[What is being asked] Repeat the lines from the line with "nœuds de stockage." to the line with "логопеда. 4-летняя девочка" in the listing below, keeping both end lines and adding nothing.

** Opening Extracted records block **

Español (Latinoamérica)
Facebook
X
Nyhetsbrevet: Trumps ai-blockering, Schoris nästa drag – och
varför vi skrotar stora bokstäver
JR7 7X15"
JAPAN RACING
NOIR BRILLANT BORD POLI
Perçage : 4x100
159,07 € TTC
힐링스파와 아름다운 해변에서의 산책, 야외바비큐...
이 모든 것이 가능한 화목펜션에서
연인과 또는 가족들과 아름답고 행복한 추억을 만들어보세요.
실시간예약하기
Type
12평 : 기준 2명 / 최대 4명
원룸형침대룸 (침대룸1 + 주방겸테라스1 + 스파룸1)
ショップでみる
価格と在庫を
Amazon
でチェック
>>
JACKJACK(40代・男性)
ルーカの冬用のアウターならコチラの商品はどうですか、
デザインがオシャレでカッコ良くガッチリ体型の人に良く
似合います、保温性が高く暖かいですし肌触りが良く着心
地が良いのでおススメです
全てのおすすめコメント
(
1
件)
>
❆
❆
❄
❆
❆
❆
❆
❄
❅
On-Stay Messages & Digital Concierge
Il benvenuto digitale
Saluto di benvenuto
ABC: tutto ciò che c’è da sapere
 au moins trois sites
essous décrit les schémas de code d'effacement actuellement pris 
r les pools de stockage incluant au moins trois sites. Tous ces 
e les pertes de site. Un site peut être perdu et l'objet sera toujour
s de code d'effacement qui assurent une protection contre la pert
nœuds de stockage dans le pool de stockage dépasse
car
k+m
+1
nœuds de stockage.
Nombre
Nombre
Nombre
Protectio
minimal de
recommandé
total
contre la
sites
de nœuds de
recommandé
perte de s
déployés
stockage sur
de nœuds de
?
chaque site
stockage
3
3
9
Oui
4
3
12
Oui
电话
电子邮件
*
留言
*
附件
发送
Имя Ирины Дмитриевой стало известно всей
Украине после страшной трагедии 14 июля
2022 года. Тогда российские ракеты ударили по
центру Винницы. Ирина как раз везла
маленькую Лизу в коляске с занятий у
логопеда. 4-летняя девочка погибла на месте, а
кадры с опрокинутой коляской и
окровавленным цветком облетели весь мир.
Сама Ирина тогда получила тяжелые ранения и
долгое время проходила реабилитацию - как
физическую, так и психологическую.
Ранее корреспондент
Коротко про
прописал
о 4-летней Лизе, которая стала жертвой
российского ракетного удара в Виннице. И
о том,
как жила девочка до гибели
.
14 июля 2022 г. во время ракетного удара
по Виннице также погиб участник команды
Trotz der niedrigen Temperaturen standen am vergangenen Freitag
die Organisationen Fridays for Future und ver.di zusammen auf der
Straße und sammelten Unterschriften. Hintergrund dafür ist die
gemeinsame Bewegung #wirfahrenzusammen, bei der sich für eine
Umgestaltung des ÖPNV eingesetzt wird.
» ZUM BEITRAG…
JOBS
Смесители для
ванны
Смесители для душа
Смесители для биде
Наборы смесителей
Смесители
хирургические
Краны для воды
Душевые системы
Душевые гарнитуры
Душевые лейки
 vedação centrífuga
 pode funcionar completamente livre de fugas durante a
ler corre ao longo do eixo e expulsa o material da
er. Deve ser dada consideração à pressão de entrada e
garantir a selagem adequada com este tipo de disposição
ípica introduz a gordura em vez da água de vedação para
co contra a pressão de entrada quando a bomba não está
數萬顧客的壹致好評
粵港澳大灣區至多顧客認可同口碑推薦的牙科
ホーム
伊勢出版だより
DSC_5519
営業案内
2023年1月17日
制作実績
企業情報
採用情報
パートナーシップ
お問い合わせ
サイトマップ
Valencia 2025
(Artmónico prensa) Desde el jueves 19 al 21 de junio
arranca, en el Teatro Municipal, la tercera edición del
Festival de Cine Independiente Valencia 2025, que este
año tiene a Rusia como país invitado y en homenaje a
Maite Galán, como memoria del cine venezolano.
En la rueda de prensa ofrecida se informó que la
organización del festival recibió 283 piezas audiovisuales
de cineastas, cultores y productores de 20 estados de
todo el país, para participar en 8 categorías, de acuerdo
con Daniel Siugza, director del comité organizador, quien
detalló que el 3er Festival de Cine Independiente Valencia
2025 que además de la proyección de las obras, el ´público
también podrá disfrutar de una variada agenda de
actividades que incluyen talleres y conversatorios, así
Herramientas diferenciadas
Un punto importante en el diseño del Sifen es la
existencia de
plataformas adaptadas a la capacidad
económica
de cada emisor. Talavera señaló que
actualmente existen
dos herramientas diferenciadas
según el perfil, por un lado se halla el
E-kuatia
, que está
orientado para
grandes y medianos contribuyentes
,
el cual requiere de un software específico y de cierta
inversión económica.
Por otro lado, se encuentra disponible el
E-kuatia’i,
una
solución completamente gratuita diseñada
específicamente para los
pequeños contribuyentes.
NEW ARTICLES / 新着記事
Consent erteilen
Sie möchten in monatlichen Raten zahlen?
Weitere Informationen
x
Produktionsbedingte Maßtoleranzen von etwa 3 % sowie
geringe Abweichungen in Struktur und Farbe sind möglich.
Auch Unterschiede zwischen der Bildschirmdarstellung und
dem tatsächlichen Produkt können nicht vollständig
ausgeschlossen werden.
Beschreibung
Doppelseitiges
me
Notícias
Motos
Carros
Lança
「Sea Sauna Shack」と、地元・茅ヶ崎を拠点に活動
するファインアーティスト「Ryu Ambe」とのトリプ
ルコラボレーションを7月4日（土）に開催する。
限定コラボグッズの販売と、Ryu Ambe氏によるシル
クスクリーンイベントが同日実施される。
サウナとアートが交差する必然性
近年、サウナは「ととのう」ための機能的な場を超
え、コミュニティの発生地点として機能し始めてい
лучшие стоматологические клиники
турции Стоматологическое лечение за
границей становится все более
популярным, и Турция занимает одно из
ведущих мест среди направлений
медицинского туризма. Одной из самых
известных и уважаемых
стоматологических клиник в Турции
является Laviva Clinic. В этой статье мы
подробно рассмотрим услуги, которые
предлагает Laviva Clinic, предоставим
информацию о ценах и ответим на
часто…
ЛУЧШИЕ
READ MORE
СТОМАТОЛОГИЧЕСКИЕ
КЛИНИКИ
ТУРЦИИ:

** Closing Extracted records block **

[Reply]
nœuds de stockage.
Nombre
Nombre
Nombre
Protectio
minimal de
recommandé
total
contre la
sites
de nœuds de
recommandé
perte de s
déployés
stockage sur
de nœuds de
?
chaque site
stockage
3
3
9
Oui
4
3
12
Oui
电话
电子邮件
*
留言
*
附件
发送
Имя Ирины Дмитриевой стало известно всей
Украине после страшной трагедии 14 июля
2022 года. Тогда российские ракеты ударили по
центру Винницы. Ирина как раз везла
маленькую Лизу в коляске с занятий у
логопеда. 4-летняя девочка погибла на месте, а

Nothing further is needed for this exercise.